Data supplied:
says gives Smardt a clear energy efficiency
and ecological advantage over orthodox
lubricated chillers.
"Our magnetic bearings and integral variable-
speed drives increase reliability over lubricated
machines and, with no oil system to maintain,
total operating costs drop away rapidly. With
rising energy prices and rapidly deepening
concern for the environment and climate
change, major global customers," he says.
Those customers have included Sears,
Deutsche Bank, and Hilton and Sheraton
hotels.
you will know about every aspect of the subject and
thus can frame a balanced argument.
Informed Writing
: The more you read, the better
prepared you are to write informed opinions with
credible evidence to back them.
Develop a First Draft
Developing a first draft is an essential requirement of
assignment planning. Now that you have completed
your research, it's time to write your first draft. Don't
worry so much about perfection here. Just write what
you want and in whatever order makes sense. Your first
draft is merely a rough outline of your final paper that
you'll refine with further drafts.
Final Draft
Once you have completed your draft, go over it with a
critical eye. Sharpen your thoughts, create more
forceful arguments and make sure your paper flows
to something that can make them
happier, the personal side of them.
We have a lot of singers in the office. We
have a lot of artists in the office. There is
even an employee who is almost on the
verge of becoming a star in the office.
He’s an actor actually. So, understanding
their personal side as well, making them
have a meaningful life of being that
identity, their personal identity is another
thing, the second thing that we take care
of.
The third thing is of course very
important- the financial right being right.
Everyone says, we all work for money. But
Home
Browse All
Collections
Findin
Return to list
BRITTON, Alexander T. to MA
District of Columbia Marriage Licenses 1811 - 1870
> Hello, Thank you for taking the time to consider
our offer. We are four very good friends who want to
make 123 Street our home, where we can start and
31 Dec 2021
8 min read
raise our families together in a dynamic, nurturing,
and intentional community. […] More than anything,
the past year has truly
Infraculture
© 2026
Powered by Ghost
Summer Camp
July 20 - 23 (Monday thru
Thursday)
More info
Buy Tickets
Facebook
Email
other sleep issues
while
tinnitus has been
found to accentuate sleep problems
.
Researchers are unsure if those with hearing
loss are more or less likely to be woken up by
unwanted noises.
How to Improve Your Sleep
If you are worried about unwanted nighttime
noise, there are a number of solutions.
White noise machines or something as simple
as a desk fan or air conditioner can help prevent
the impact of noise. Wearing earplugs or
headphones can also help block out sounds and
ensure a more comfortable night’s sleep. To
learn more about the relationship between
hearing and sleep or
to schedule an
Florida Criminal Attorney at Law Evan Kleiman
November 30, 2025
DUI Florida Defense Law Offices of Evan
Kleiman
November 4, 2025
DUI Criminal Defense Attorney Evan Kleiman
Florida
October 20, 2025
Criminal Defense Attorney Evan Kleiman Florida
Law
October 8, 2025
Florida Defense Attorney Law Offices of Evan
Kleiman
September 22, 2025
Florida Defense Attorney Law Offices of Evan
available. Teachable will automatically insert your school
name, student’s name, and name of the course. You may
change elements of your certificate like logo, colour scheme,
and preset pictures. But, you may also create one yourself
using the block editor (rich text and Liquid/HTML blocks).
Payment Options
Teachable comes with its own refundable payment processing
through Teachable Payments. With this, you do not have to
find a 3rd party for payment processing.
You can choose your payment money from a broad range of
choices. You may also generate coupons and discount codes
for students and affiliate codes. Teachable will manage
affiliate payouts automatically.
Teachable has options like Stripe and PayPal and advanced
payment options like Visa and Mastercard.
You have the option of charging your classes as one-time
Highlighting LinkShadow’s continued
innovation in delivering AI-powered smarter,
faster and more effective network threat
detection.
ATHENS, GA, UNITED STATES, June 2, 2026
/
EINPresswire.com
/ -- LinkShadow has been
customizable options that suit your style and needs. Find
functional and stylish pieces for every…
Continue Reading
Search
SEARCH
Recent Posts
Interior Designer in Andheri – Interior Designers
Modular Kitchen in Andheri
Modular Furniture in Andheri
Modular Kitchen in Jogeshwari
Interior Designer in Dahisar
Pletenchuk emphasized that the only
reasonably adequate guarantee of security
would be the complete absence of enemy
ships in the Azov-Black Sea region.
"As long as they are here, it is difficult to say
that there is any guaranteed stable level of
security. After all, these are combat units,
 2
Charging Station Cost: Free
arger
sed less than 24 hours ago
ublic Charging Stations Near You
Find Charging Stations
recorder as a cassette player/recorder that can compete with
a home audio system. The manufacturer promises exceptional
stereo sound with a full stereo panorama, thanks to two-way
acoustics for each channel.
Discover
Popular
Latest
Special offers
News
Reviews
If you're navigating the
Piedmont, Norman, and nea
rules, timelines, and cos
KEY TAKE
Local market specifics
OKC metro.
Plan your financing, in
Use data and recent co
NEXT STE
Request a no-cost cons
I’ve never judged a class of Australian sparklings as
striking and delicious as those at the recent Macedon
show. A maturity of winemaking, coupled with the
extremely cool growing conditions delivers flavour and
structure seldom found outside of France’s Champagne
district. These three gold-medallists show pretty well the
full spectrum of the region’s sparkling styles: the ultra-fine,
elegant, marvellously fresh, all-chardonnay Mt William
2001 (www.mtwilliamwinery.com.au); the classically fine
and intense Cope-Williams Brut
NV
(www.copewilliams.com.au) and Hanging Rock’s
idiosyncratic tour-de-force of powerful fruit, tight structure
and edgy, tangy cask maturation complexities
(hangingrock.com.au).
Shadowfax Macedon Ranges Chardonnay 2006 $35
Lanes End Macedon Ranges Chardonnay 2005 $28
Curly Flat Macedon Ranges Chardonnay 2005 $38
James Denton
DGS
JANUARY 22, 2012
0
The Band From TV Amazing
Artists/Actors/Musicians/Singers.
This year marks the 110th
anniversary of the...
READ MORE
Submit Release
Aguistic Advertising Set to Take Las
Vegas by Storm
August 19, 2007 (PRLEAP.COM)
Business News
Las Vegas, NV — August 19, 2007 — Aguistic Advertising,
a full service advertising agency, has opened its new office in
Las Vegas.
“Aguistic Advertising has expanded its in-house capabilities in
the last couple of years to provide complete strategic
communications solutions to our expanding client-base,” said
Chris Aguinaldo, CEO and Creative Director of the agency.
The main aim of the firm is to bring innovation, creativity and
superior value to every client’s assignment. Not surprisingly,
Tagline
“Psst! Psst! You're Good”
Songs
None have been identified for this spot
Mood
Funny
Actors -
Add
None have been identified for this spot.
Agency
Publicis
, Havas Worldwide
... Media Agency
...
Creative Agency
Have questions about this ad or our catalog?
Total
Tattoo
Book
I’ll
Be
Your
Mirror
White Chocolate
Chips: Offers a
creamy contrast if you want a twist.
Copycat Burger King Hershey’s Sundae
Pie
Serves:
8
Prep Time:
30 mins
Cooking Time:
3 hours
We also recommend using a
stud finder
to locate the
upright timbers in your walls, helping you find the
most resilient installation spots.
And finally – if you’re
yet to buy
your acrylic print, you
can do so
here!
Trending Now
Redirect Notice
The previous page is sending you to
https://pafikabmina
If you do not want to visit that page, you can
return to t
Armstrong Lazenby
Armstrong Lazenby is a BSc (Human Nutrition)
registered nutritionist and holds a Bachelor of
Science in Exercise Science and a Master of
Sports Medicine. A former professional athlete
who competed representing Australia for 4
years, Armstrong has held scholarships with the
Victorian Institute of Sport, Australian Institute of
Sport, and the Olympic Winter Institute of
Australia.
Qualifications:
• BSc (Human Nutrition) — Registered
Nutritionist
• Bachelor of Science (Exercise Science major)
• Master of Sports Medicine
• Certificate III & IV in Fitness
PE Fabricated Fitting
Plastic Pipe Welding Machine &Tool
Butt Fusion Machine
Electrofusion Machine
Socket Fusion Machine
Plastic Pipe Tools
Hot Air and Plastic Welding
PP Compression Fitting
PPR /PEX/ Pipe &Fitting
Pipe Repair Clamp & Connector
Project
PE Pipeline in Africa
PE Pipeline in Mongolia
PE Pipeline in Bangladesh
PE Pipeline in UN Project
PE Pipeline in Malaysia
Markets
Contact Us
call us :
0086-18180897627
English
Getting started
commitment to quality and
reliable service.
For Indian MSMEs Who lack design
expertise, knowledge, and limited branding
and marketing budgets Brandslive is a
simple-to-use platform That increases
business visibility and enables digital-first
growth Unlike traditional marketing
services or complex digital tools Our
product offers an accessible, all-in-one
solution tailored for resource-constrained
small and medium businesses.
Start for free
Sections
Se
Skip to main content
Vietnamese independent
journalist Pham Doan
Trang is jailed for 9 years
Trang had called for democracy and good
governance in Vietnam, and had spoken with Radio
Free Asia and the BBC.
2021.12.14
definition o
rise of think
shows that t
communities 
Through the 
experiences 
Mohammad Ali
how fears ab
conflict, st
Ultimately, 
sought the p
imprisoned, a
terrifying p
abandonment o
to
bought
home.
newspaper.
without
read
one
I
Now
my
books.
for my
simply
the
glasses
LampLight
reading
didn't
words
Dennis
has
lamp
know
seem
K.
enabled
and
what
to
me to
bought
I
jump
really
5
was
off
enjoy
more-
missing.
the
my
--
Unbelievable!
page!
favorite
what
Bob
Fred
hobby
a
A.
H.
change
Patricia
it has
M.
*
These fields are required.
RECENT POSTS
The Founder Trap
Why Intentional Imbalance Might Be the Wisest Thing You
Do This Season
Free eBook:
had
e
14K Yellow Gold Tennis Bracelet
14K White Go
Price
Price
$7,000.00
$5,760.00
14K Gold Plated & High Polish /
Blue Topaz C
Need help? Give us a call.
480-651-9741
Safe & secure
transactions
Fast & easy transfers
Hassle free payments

Task details: Between the first line of the entries above and the line with "machines and, with", both included, copy every line exactly and nothing outside that range.

Response below:
says gives Smardt a clear energy efficiency
and ecological advantage over orthodox
lubricated chillers.
"Our magnetic bearings and integral variable-
speed drives increase reliability over lubricated
machines and, with no oil system to maintain,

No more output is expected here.